Transcribed page contents:
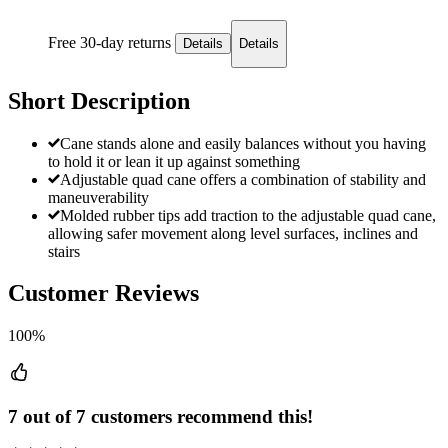
Free 30-day returns
Details
Details
Short Description
Cane stands alone and easily balances without you having
to hold it or lean it up against something
Adjustable quad cane offers a combination of stability and
maneuverability
Molded rubber tips add traction to the adjustable quad cane,
allowing safer movement along level surfaces, inclines and
stairs
Customer Reviews
100%
7 out of 7 customers recommend this!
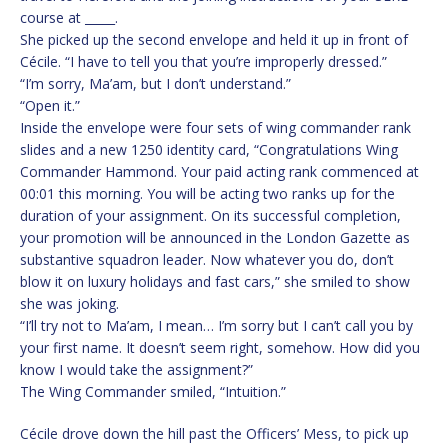
course at _____.
She picked up the second envelope and held it up in front of
Cécile. “I have to tell you that you’re improperly dressed.”
“I’m sorry, Ma’am, but I don’t understand.”
“Open it.”
Inside the envelope were four sets of wing commander rank
slides and a new 1250 identity card, “Congratulations Wing
Commander Hammond. Your paid acting rank commenced at
00:01 this morning. You will be acting two ranks up for the
duration of your assignment. On its successful completion,
your promotion will be announced in the London Gazette as
substantive squadron leader. Now whatever you do, don’t
blow it on luxury holidays and fast cars,” she smiled to show
she was joking.
“I’ll try not to Ma’am, I mean… I’m sorry but I can’t call you by
your first name. It doesn’t seem right, somehow. How did you
know I would take the assignment?”
The Wing Commander smiled, “Intuition.”
Cécile drove down the hill past the Officers’ Mess, to pick up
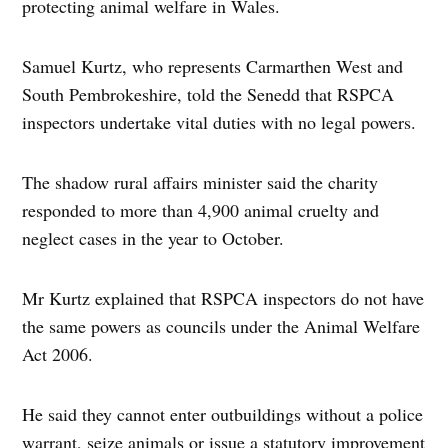
protecting animal welfare in Wales.
Samuel Kurtz, who represents Carmarthen West and
South Pembrokeshire, told the Senedd that RSPCA
inspectors undertake vital duties with no legal powers.
The shadow rural affairs minister said the charity
responded to more than 4,900 animal cruelty and
neglect cases in the year to October.
Mr Kurtz explained that RSPCA inspectors do not have
the same powers as councils under the Animal Welfare
Act 2006.
He said they cannot enter outbuildings without a police
warrant, seize animals or issue a statutory improvement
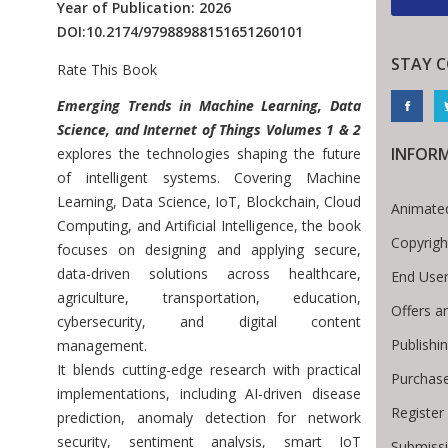
Year of Publication: 2026
DOI:
10.2174/97988988151651260101
STAY 
Rate This Book
Introduction
Emerging Trends in Machine Learning, Data
Science, and Internet of Things Volumes 1 & 2
INFOR
explores the technologies shaping the future
of intelligent systems. Covering Machine
Learning, Data Science, IoT, Blockchain, Cloud
Animated
Computing, and Artificial Intelligence, the book
Copyrigh
focuses on designing and applying secure,
data-driven solutions across healthcare,
End Use
agriculture, transportation, education,
Offers a
cybersecurity, and digital content
Publishi
management.
It blends cutting-edge research with practical
Purchase
implementations, including AI-driven disease
Register
prediction, anomaly detection for network
security, sentiment analysis, smart IoT
Submissi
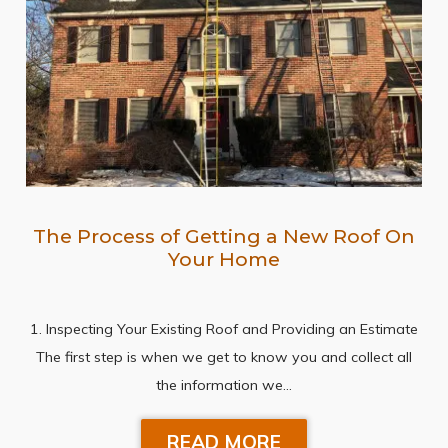
The Process of Getting a New Roof On
Your Home
1. Inspecting Your Existing Roof and Providing an Estimate
The first step is when we get to know you and collect all
the information we…
READ MORE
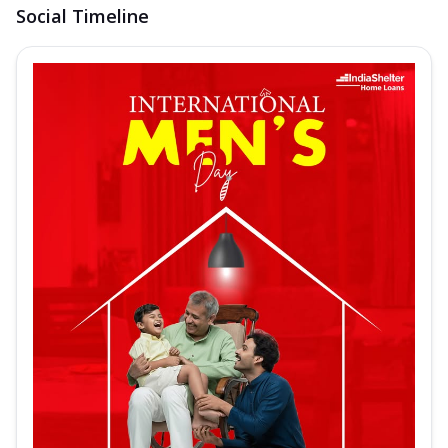
Social Timeline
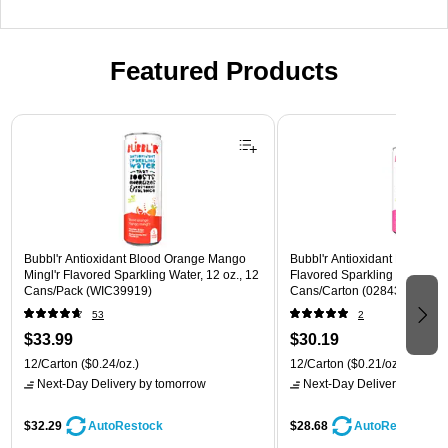
Featured Products
Page 1 of 3
Bubbl'r Antioxidant Blood Orange Mango
Bubbl'r Antioxidant Pitaya Ber
Mingl'r Flavored Sparkling Water, 12 oz., 12
Flavored Sparkling Water, 12 
Cans/Pack (WIC39919)
Cans/Carton (028435399780
53
2
$33.99
$30.19
12/Carton
($0.24/oz.)
12/Carton
($0.21/oz.)
Next-Day Delivery
by tomorrow
Next-Day Delivery
by tomo
$32.29
$28.68
AutoRestock
AutoRestock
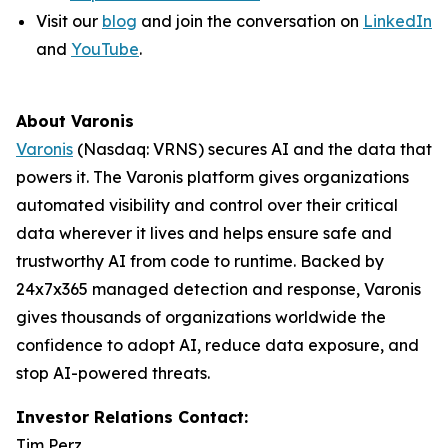
Visit our
blog
and join the conversation on
LinkedIn
and
YouTube
.
About Varonis
Varonis
(Nasdaq: VRNS) secures AI and the data that
powers it. The Varonis platform gives organizations
automated visibility and control over their critical
data wherever it lives and helps ensure safe and
trustworthy AI from code to runtime. Backed by
24x7x365 managed detection and response, Varonis
gives thousands of organizations worldwide the
confidence to adopt AI, reduce data exposure, and
stop AI-powered threats.
Investor Relations Contact:
Tim Perz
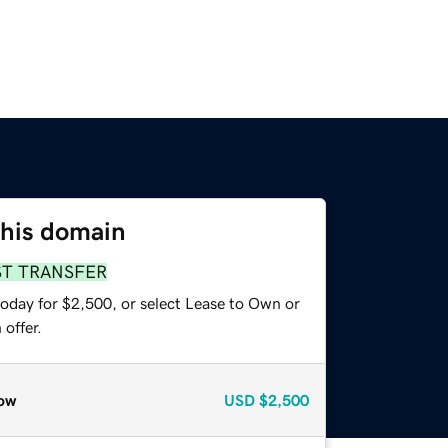
this domain
ST TRANSFER
today for $2,500, or select Lease to Own or
offer.
ow
USD
$2,500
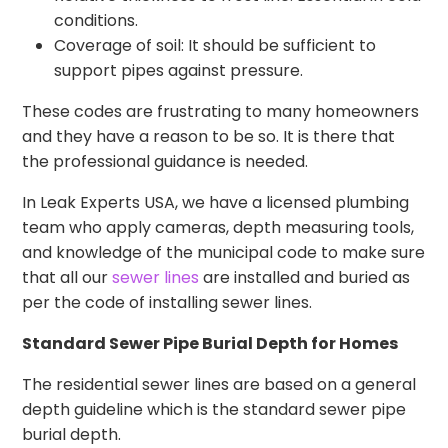
conditions.
Coverage of soil: It should be sufficient to
support pipes against pressure.
These codes are frustrating to many homeowners
and they have a reason to be so. It is there that
the professional guidance is needed.
In Leak Experts USA, we have a licensed plumbing
team who apply cameras, depth measuring tools,
and knowledge of the municipal code to make sure
that all our
sewer lines
are installed and buried as
per the code of installing sewer lines.
Standard Sewer Pipe Burial Depth for Homes
The residential sewer lines are based on a general
depth guideline which is the standard sewer pipe
burial depth.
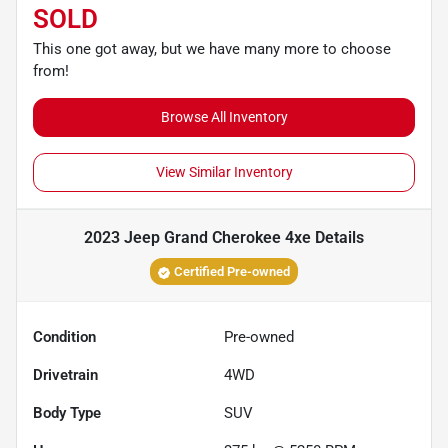
SOLD
This one got away, but we have many more to choose
from!
Browse All Inventory
View Similar Inventory
2023 Jeep Grand Cherokee 4xe
Details
Certified Pre-owned
Condition
Pre-owned
Drivetrain
4WD
Body Type
SUV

▶ What is expected:
Restate the entries verbatim, without pictures.

▶ Answer to this task:
Free 30-day returns
Details
Details
Short Description
Cane stands alone and easily balances without you having
to hold it or lean it up against something
Adjustable quad cane offers a combination of stability and
maneuverability
Molded rubber tips add traction to the adjustable quad cane,
allowing safer movement along level surfaces, inclines and
stairs
Customer Reviews
100%
7 out of 7 customers recommend this!
course at _____.
She picked up the second envelope and held it up in front of
Cécile. “I have to tell you that you’re improperly dressed.”
“I’m sorry, Ma’am, but I don’t understand.”
“Open it.”
Inside the envelope were four sets of wing commander rank
slides and a new 1250 identity card, “Congratulations Wing
Commander Hammond. Your paid acting rank commenced at
00:01 this morning. You will be acting two ranks up for the
duration of your assignment. On its successful completion,
your promotion will be announced in the London Gazette as
substantive squadron leader. Now whatever you do, don’t
blow it on luxury holidays and fast cars,” she smiled to show
she was joking.
“I’ll try not to Ma’am, I mean… I’m sorry but I can’t call you by
your first name. It doesn’t seem right, somehow. How did you
know I would take the assignment?”
The Wing Commander smiled, “Intuition.”
Cécile drove down the hill past the Officers’ Mess, to pick up
protecting animal welfare in Wales.
Samuel Kurtz, who represents Carmarthen West and
South Pembrokeshire, told the Senedd that RSPCA
inspectors undertake vital duties with no legal powers.
The shadow rural affairs minister said the charity
responded to more than 4,900 animal cruelty and
neglect cases in the year to October.
Mr Kurtz explained that RSPCA inspectors do not have
the same powers as councils under the Animal Welfare
Act 2006.
He said they cannot enter outbuildings without a police
warrant, seize animals or issue a statutory improvement
Year of Publication: 2026
DOI:
10.2174/97988988151651260101
STAY 
Rate This Book
Introduction
Emerging Trends in Machine Learning, Data
Science, and Internet of Things Volumes 1 & 2
INFOR
explores the technologies shaping the future
of intelligent systems. Covering Machine
Learning, Data Science, IoT, Blockchain, Cloud
Animated
Computing, and Artificial Intelligence, the book
Copyrigh
focuses on designing and applying secure,
data-driven solutions across healthcare,
End Use
agriculture, transportation, education,
Offers a
cybersecurity, and digital content
Publishi
management.
It blends cutting-edge research with practical
Purchase
implementations, including AI-driven disease
Register
prediction, anomaly detection for network
security, sentiment analysis, smart IoT
Submissi
The Process of Getting a New Roof On
Your Home
1. Inspecting Your Existing Roof and Providing an Estimate
The first step is when we get to know you and collect all
the information we…
READ MORE
Social Timeline
Featured Products
Page 1 of 3
Bubbl'r Antioxidant Blood Orange Mango
Bubbl'r Antioxidant Pitaya Ber
Mingl'r Flavored Sparkling Water, 12 oz., 12
Flavored Sparkling Water, 12 
Cans/Pack (WIC39919)
Cans/Carton (028435399780
53
2
$33.99
$30.19
12/Carton
($0.24/oz.)
12/Carton
($0.21/oz.)
Next-Day Delivery
by tomorrow
Next-Day Delivery
by tomo
$32.29
$28.68
AutoRestock
AutoRestock
Visit our
blog
and join the conversation on
LinkedIn
and
YouTube
.
About Varonis
Varonis
(Nasdaq: VRNS) secures AI and the data that
powers it. The Varonis platform gives organizations
automated visibility and control over their critical
data wherever it lives and helps ensure safe and
trustworthy AI from code to runtime. Backed by
24x7x365 managed detection and response, Varonis
gives thousands of organizations worldwide the
confidence to adopt AI, reduce data exposure, and
stop AI-powered threats.
Investor Relations Contact:
Tim Perz
this domain
ST TRANSFER
today for $2,500, or select Lease to Own or
offer.
ow
USD
$2,500
conditions.
Coverage of soil: It should be sufficient to
support pipes against pressure.
These codes are frustrating to many homeowners
and they have a reason to be so. It is there that
the professional guidance is needed.
In Leak Experts USA, we have a licensed plumbing
team who apply cameras, depth measuring tools,
and knowledge of the municipal code to make sure
that all our
sewer lines
are installed and buried as
per the code of installing sewer lines.
Standard Sewer Pipe Burial Depth for Homes
The residential sewer lines are based on a general
depth guideline which is the standard sewer pipe
burial depth.
SOLD
This one got away, but we have many more to choose
from!
Browse All Inventory
View Similar Inventory
2023 Jeep Grand Cherokee 4xe
Details
Certified Pre-owned
Condition
Pre-owned
Drivetrain
4WD
Body Type
SUV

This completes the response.